• Work to complete:
Count only the lines of the records that hold "understanding", then give the number without any other words.

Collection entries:
....

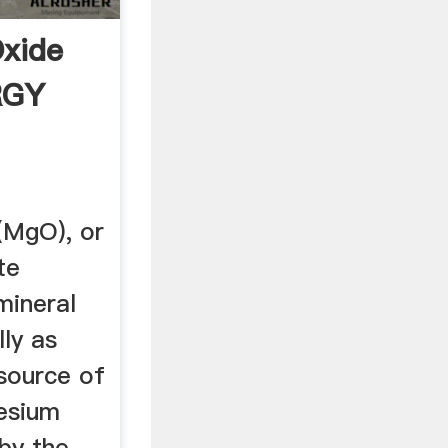
xide
RGY
(MgO), or
te
mineral
lly as
 source of
esium
by the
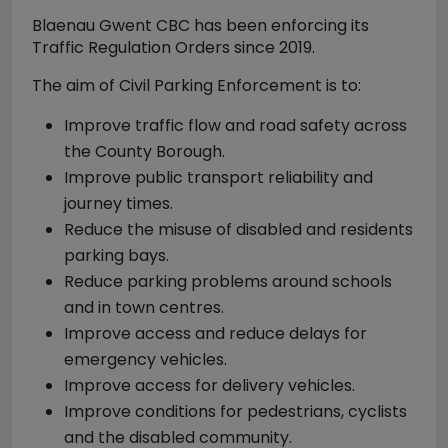
Blaenau Gwent CBC has been enforcing its
Traffic Regulation Orders since 2019.
The aim of Civil Parking Enforcement is to:
Improve traffic flow and road safety across
the County Borough.
Improve public transport reliability and
journey times.
Reduce the misuse of disabled and residents
parking bays.
Reduce parking problems around schools
and in town centres.
Improve access and reduce delays for
emergency vehicles.
Improve access for delivery vehicles.
Improve conditions for pedestrians, cyclists
and the disabled community.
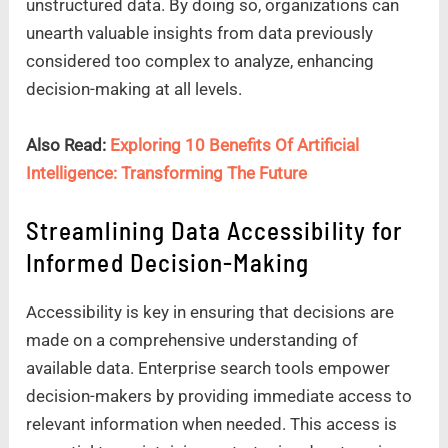
unstructured data. By doing so, organizations can
unearth valuable insights from data previously
considered too complex to analyze, enhancing
decision-making at all levels.
Also Read:
Exploring 10 Benefits Of Artificial
Intelligence: Transforming The Future
Streamlining Data Accessibility for
Informed Decision-Making
Accessibility is key in ensuring that decisions are
made on a comprehensive understanding of
available data. Enterprise search tools empower
decision-makers by providing immediate access to
relevant information when needed. This access is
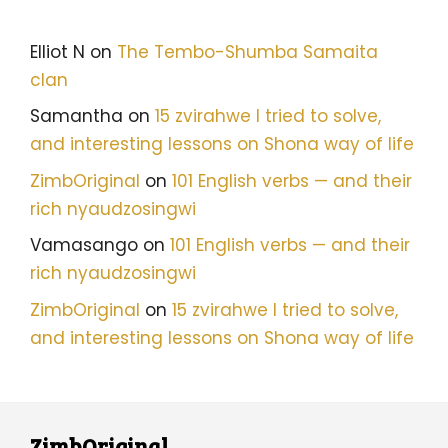
Elliot N
on
The Tembo-Shumba Samaita
clan
Samantha
on
15 zvirahwe I tried to solve,
and interesting lessons on Shona way of life
ZimbOriginal
on
101 English verbs — and their
rich nyaudzosingwi
Vamasango
on
101 English verbs — and their
rich nyaudzosingwi
ZimbOriginal
on
15 zvirahwe I tried to solve,
and interesting lessons on Shona way of life
ZimbOriginal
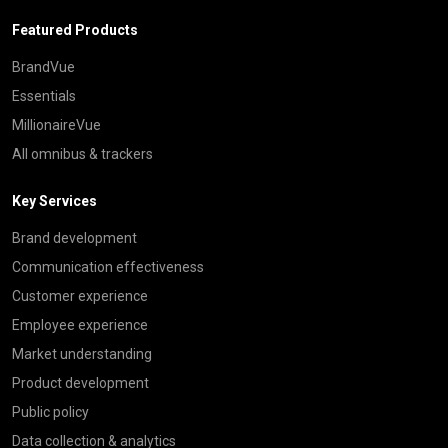
Featured Products
BrandVue
Essentials
MillionaireVue
All omnibus & trackers
Key Services
Brand development
Communication effectiveness
Customer experience
Employee experience
Market understanding
Product development
Public policy
Data collection & analytics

....

• Result of the task:
2